It is recommended to use the runtime version of the library as a dependency, which provides the same class path shading as the ones used in Iceberg engine runtime jars:
// without shading
dependencies {
implementation "software.amazon.glue:glue-extensions-for-iceberg-spark-3.5_2.12:0.1.0"
}
// with shading
dependencies {
implementation "software.amazon.glue:glue-extensions-for-iceberg-spark-runtime-3.5_2.12:0.1.0"
}
You can also directly use it in your Spark application using:
spark-sql \
--packages software.amazon.glue:glue-extensions-for-iceberg-spark-runtime-3.5_2.12:0.1.0 \
--conf ...
See later sections of the doc for all required and optional configurations.
The package is bundled with a forked version of Hadoop S3AFileSystem
that contains an additional S3CredentialsResolver
pluggable interface.
software.amazon.glue.GlueTableCredentialsResolver
implements the S3CredentialsResolver
to provide access to data in RMS catalogs.
To use this resolver, set the following Spark configurations:
spark.hadoop.fs.s3a.impl = software.amazon.glue.s3a.S3AFileSystem
spark.hadoop.fs.s3a.credentials.resolver = software.amazon.glue.GlueTableCredentialsResolver
spark.hadoop.glue.id = <your Glue catalog ID>
See Hadoop S3A documentation for other S3A configurations you can set for other aspects of S3A.

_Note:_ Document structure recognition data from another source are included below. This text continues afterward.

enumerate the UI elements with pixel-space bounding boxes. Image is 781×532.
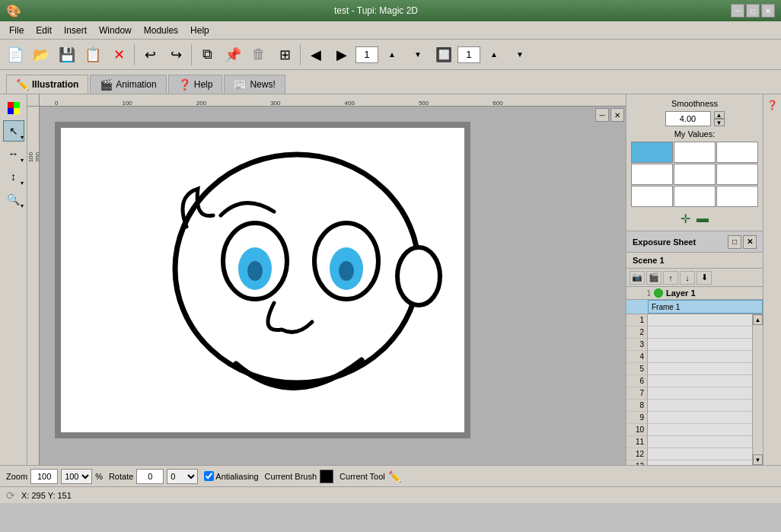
frame-cell-13[interactable] [648,460,752,465]
ruler-200: 200 [196,100,206,107]
tab-illustration[interactable]: ✏️ Illustration [6,75,88,94]
color-add-button[interactable]: ✛ [681,212,690,226]
frame-cell-6[interactable] [648,375,752,387]
brush-label: Current Brush [265,472,317,481]
frame-cell-11[interactable] [648,436,752,448]
minimize-button[interactable]: ─ [731,4,744,18]
color-cell-4[interactable] [674,164,716,185]
tool-zoom[interactable]: 🔍 ▾ [3,189,24,210]
layer-input[interactable] [457,46,480,63]
exp-restore-button[interactable]: □ [728,235,741,249]
color-remove-button[interactable]: ▬ [697,212,709,226]
close-doc-button[interactable]: ✕ [107,43,131,67]
frame-cell-4[interactable] [648,351,752,363]
smoothness-down[interactable]: ▼ [714,119,725,126]
frame-cell-5[interactable] [648,363,752,375]
color-cell-8[interactable] [716,186,758,207]
color-cell-6[interactable] [631,186,673,207]
frame-cell-9[interactable] [648,412,752,424]
scene-btn-5[interactable]: ⬇ [697,271,712,285]
frame-cell-1[interactable] [648,314,752,327]
prev-frame[interactable]: ◀ [304,43,328,67]
scene-btn-4[interactable]: ↓ [680,271,695,285]
tool-transform[interactable]: ↔ ▾ [3,143,24,164]
rotate-dropdown[interactable]: 0 90 180 270 [167,469,198,484]
ruler-v-100: 100 [27,152,34,162]
color-cell-5[interactable] [716,164,758,185]
saveas-button[interactable]: 📋 [81,43,105,67]
color-cell-3[interactable] [631,164,673,185]
ruler-400: 400 [345,100,355,107]
canvas-scroll[interactable]: ─ ✕ [40,107,626,465]
menu-edit[interactable]: Edit [30,24,58,37]
mini-toolbox: ❓ [763,94,781,465]
color-cell-7[interactable] [674,186,716,207]
scene-btn-1[interactable]: 📷 [630,271,645,285]
tool-pointer[interactable]: ↖ ▾ [3,120,24,142]
frame-spin-up[interactable]: ▲ [380,43,404,67]
scene-btn-2[interactable]: 🎬 [646,271,661,285]
zoom-dropdown[interactable]: 100 50 200 [61,469,92,484]
scrollbar-track [753,325,763,454]
tab-news[interactable]: 📰 News! [224,75,285,94]
delete-button[interactable]: 🗑 [247,43,271,67]
frame-input[interactable] [355,46,378,63]
tool-view[interactable]: ↕ ▾ [3,166,24,187]
frame-cell-2[interactable] [648,327,752,339]
canvas-minimize-button[interactable]: ─ [595,108,609,122]
brush-color-swatch[interactable] [320,470,333,483]
frame-cell-8[interactable] [648,400,752,412]
toolbar-separator2 [191,44,192,65]
save-button[interactable]: 💾 [55,43,79,67]
undo-button[interactable]: ↩ [138,43,162,67]
close-button[interactable]: ✕ [761,4,775,18]
layer-row: 1 Layer 1 [626,287,763,300]
menu-modules[interactable]: Modules [138,24,184,37]
frame-spin-down[interactable]: ▼ [406,43,430,67]
mini-tool-1[interactable]: ❓ [765,97,780,113]
frame-scrollbar[interactable]: ▲ ▼ [752,314,763,465]
color-cell-2[interactable] [716,142,758,163]
scrollbar-up[interactable]: ▲ [753,314,763,325]
layer-name: Layer 1 [666,288,760,298]
menu-help[interactable]: Help [184,24,215,37]
open-button[interactable]: 📂 [29,43,53,67]
antialiasing-checkbox[interactable] [204,471,214,481]
tool-color[interactable] [3,97,24,119]
menu-file[interactable]: File [3,24,30,37]
menu-window[interactable]: Window [93,24,138,37]
paste-button[interactable]: 📌 [221,43,245,67]
svg-point-5 [397,247,440,305]
zoom-percent: % [95,472,103,481]
frame-num-12: 12 [626,448,647,460]
zoom-input[interactable] [30,469,58,484]
copy-button[interactable]: ⧉ [195,43,219,67]
layer-spin-up[interactable]: ▲ [482,43,506,67]
frame-num-10: 10 [626,424,647,436]
canvas-close-button[interactable]: ✕ [610,108,624,122]
frame-cell-12[interactable] [648,448,752,460]
rotate-input[interactable] [136,469,164,484]
tab-help[interactable]: ❓ Help [168,75,223,94]
next-frame[interactable]: ▶ [330,43,354,67]
illustration-icon: ✏️ [16,78,29,91]
menu-insert[interactable]: Insert [58,24,93,37]
new-button[interactable]: 📄 [3,43,27,67]
drawing-canvas[interactable] [61,128,464,432]
color-cell-0[interactable] [631,142,673,163]
tab-animation[interactable]: 🎬 Animation [90,75,166,94]
frame-cell-10[interactable] [648,424,752,436]
scrollbar-down[interactable]: ▼ [753,454,763,465]
scene-btn-3[interactable]: ↑ [663,271,678,285]
maximize-button[interactable]: □ [746,4,760,18]
smoothness-input[interactable] [665,111,711,126]
frame-1-header[interactable]: Frame 1 [648,300,763,314]
smoothness-up[interactable]: ▲ [714,111,725,119]
redo-button[interactable]: ↪ [164,43,188,67]
exp-close-button[interactable]: ✕ [743,235,757,249]
layer-spin-down[interactable]: ▼ [508,43,532,67]
grid-button[interactable]: ⊞ [273,43,297,67]
frame-cell-3[interactable] [648,339,752,351]
color-cell-1[interactable] [674,142,716,163]
frame-cell-7[interactable] [648,387,752,400]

We are working with the Apache Hadoop community to add this feature officially in the Hadoop AWS module.
The package is bundled with a forked version of Redshift Spark connector
that allows interaction with the AWS Glue RMS Catalogs and conversion of Iceberg data sources to Redshift data sources.
software.amazon.glue.GlueIcebergSparkExtensions
class implements the Spark extensions plugin interface and
allows automatic query acceleration fo RMS table queries using this forked Spark Iceberg connector.
To use the extension, set the following Spark configurations:
spark.sql.extensions = software.amazon.glue.GlueIcebergSparkExtensions
We are working with the Spark Redshift community to add this feature officially in the codebase.
GlueCatalogExtensions
is supposed to be used together with Apache Iceberg GlueCatalog
to offer richer capabilities to it.
In Amazon EMR 7.5 and later, this library is automatically bundled as a part of the EMR Spark Iceberg integration.
When you start an Iceberg GlueCatalog session in Spark, extensions will automatically be initialized behind the scene:
spark.sql.catalog.my_catalog = org.apache.iceberg.spark.SparkCatalog
spark.sql.catalog.my_catalog.type = glue
spark.sql.catalog.my_catalog.glue.id = 123456789012:rmscatalog/rmsdatabase
We are actively working with the Apache Iceberg open source community to add this functionality to the open source version of Iceberg GlueCatalog library.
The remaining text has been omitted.